Edit: You mean when not cooking. What does it draw when cooking?

Really?

Edit: You mean when not cooking.
Yes, all of those were measured off or on standby except where noted. I think that's what the OP was after.
What does it draw when cooking?
1,665W give or take a couple.

Measuring an unloaded wall-wart will, I believe and as mentioned already, be totally dominated by power factor (reactive power), and I dare say full of power (both positive and 'negative' reactive) at odd harmonics too so you'd need a clever thing to measure it for sure.

Not sure where you are in the world, but making stuff for the EU (in China, most probably!) means it is probably cheaper to make ALL stuff the same way. So maybe worth considering look at some of the EU directives, or whatever accreditations are listed on it/them, to see what standards your wall warts might be designed to.

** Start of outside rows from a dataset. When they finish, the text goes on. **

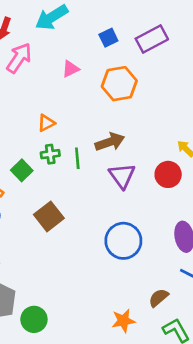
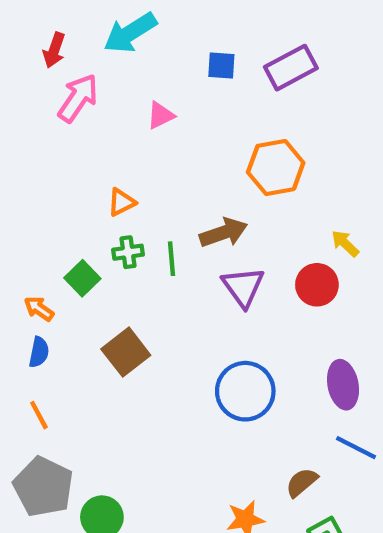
blue square: (108, 38) -> (221, 65), turned 30
orange hexagon: (119, 84) -> (276, 167), moved

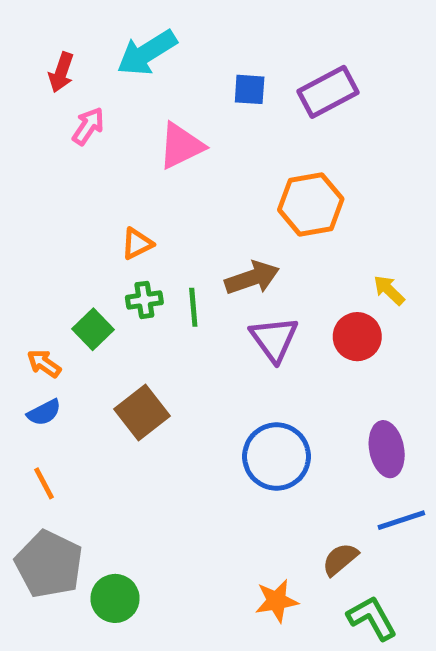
pink arrow: (78, 98) -> (88, 126), size x0.7
pink triangle: (161, 115) -> (181, 146), size x1.5
blue semicircle: (39, 352) -> (44, 412), turned 52
blue line: (356, 448) -> (401, 520), turned -45

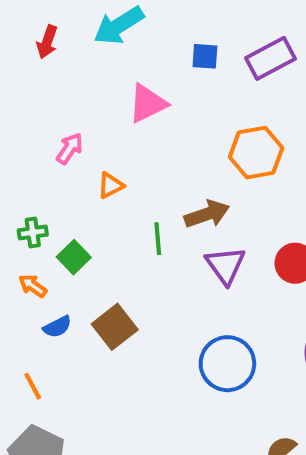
pink arrow: (88, 126) -> (70, 148), moved
green cross: (144, 300) -> (33, 233), moved
blue semicircle: (44, 412) -> (57, 327), moved

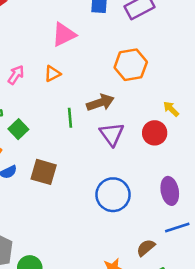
pink arrow: (70, 148) -> (16, 75), moved
orange triangle: (111, 185) -> (52, 74), moved
brown square: (115, 327) -> (44, 172), turned -36

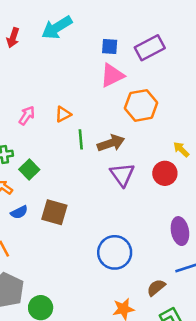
pink triangle: (64, 34) -> (112, 75), moved
green line: (70, 118) -> (81, 139), moved
blue circle: (113, 195) -> (115, 252), moved

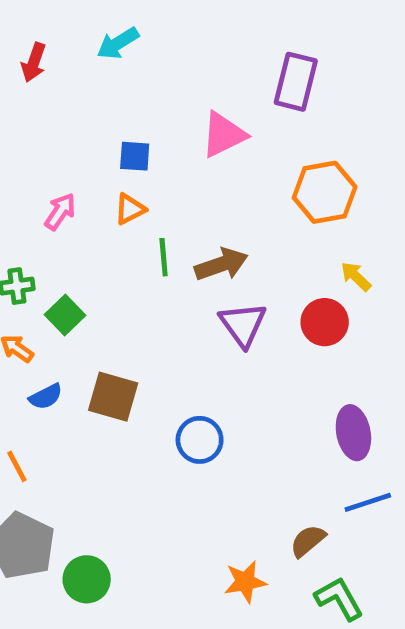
cyan arrow: (57, 28) -> (118, 43), size x0.7
blue square: (110, 46) -> (135, 156), moved
purple rectangle: (150, 48) -> (296, 82), turned -48
orange hexagon: (141, 105) -> (325, 192), moved
blue circle: (115, 252) -> (200, 440), moved, size x0.7

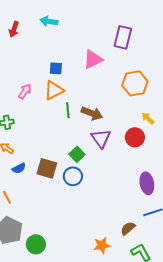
cyan arrow: (118, 43) -> (49, 21), turned 42
orange triangle: (130, 209) -> (54, 90), size x1.5
brown arrow: (221, 264) -> (92, 113), turned 40
green square: (65, 315) -> (77, 154), moved
blue circle: (200, 440) -> (73, 176), moved

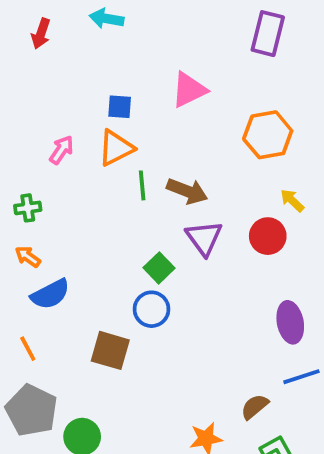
purple rectangle: (123, 37) -> (268, 34), moved
blue semicircle: (19, 168) -> (50, 294), size x1.5
brown square: (47, 168) -> (110, 350), moved

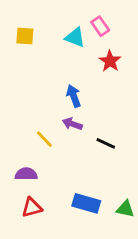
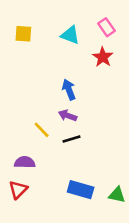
pink rectangle: (100, 26) -> (107, 27), moved
black line: (106, 143) -> (71, 139), moved, turned -42
red triangle: (32, 208) -> (18, 190), moved, turned -30

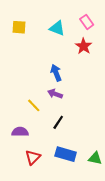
black line: (71, 139) -> (58, 122), moved, turned -40
red triangle: (18, 190) -> (33, 157), moved

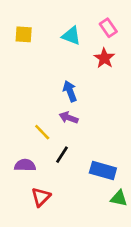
black line: (58, 122) -> (62, 155), moved
blue rectangle: (66, 154) -> (103, 170), moved

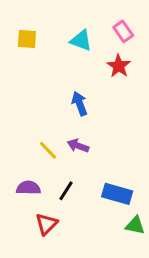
purple arrow: (69, 118) -> (78, 146), moved
black line: (62, 155) -> (66, 191), moved

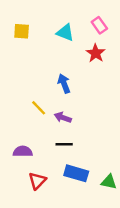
yellow line: (48, 150) -> (39, 108), moved
black line: (66, 191) -> (64, 144), moved, turned 56
blue rectangle: (117, 194) -> (76, 173), moved

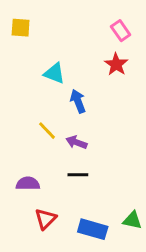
yellow square: (22, 31) -> (21, 28), moved
cyan triangle: (65, 33) -> (54, 73), moved
blue rectangle: (76, 173) -> (93, 229), moved

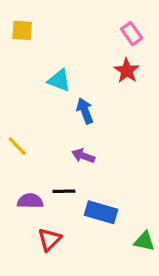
yellow line: (47, 131) -> (17, 146), moved
black line: (78, 175) -> (64, 191), moved
blue rectangle: (93, 229) -> (101, 212), moved

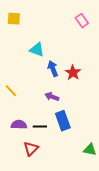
red star: (127, 71) -> (73, 73), moved
black line: (64, 191) -> (40, 127), moved
blue rectangle: (101, 212) -> (63, 121), moved, turned 54

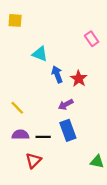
pink rectangle: (82, 21) -> (92, 39), moved
yellow line: (11, 91) -> (17, 108), moved
purple arrow: (52, 97) -> (66, 104), moved, turned -48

I believe there is one that says these have to be limited to less than 0.5W when not loaded, but can't find a specific detail that.

https://en.wikipedia.org/wiki/European_Ecodesign_Directive

anorlunda
I believe there is one that says these have to be limited to less than 0.5W when not loaded, but can't find a specific detail that.
The current (haha) no-load requirement is 0.1W. This only came into force in April 2020 but most suppliers (haha again) have been compliant for some time.

See page 2 of https://ec.europa.eu/energy/sites/e...019-2126_en_annexe_acte_autonome_part1_v3.pdf, linked from https://www.eceee.org/ecodesign/products/battery-chargers/.

Edit: This is only in the EU of course (and the UK where the provisions of such regulations are still effective); in the US you are probably allowed to burn coal to power an iPhone
Further edit: it seems I was wrong about the US!

Last edited:
The current (haha) no-load requirement is 0.1W. This only came into force in April 2020 but most suppliers (haha again) have been compliant for some time.

Philosophically, I dislike government regulation. But this case seems to be a big exception.

In 2001, the power consumption of wall warts plus the standby power of things like televisions was at 6% of electricity consumption in the USA. Forecasts at the time said that it would grow to 15%. But government regulations turned all that around. The designs were changed drastically. Neither the manufacturers nor the consumers suffered much pain. On the contrary, compared to other technology changes, standby power efficiency was almost trivial, but the effect on electricity consumption was major. I must concede this as a triumph of regulation.

jim mcnamara, Merlin3189, russ_watters and 1 other person
...
In 2001, the power consumption of wall warts plus the standby power of things like televisions was at 6% of electricity consumption in the USA...
Is that actually true, I mean really actually true and not an urban myth?

Is there some solid, certified published reference for this?

All the thousands of heavy industry factories sucking up juice for aluminium smelting and such, even at a scale of millions of little gadgets, I do struggle to believe that.

6% of domestic consumption? Hmmm .. I still struggle a little but that might not be quite unbelievable.

The other thing to consider is whether 'waste' power is actually wasted. I mean, sure, if it is adding to excess heat, but adding 'waste' heat to a house that uses electric powered heating isn't really adding to the electricity consumption, if you see what I mean.